* Supplied material *
* * * * *

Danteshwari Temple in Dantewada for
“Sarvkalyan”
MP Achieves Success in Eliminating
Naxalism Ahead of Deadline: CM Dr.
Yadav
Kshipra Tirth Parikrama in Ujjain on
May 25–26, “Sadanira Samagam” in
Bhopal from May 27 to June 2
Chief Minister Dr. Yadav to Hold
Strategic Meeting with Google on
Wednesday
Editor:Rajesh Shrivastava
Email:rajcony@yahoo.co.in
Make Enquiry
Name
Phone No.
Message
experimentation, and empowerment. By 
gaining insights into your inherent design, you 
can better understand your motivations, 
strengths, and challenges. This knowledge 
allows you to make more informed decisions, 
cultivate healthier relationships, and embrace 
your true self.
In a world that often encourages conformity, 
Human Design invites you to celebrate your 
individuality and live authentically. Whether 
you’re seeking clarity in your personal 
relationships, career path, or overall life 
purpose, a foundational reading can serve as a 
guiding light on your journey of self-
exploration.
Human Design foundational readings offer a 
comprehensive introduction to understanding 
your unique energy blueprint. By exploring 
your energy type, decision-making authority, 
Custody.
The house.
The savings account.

* * * * *

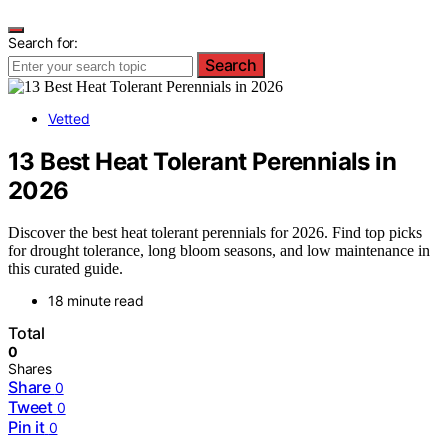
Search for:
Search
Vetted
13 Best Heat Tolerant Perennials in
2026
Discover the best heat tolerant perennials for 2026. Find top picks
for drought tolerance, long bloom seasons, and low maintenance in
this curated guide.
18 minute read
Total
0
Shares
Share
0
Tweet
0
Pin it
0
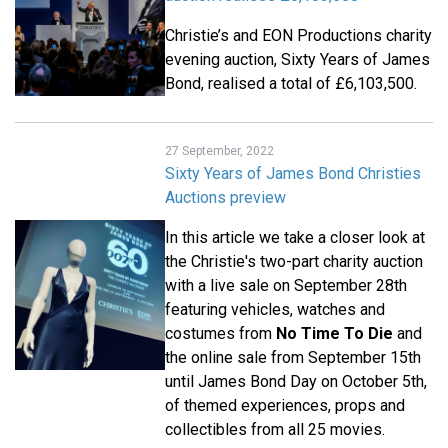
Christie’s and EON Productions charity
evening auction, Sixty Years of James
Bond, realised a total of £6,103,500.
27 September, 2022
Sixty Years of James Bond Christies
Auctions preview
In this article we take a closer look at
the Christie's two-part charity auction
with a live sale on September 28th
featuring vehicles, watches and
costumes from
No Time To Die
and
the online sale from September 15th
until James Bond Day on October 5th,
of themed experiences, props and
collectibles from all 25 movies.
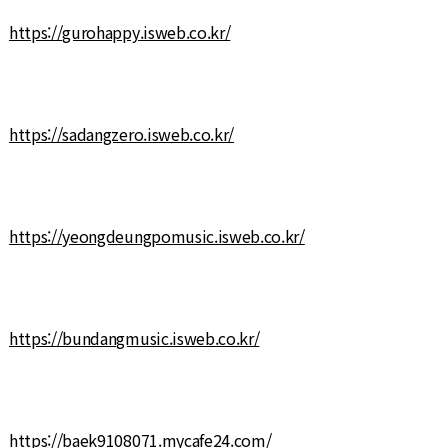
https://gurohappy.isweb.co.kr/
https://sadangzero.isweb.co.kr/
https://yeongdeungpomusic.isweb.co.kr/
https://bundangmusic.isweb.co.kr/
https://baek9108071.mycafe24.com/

* * * * *

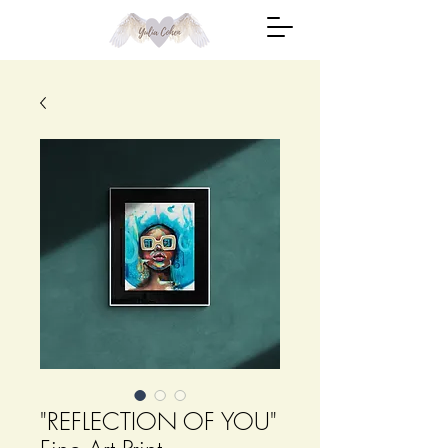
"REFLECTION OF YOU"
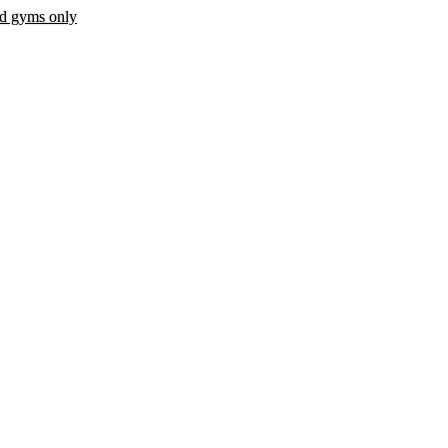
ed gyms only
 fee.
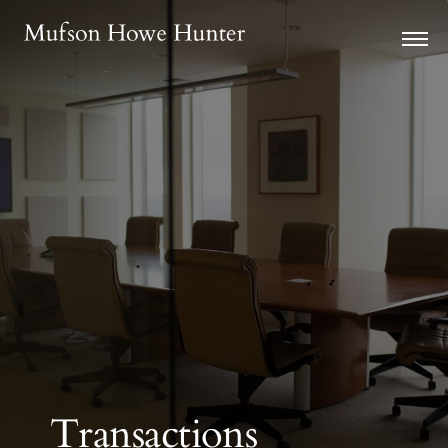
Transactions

* * * * *

Filter the entries above down to the lines that hold the word "relationships", and copy those lines.

cultivate healthier relationships, and embrace 
relationships, career path, or overall life 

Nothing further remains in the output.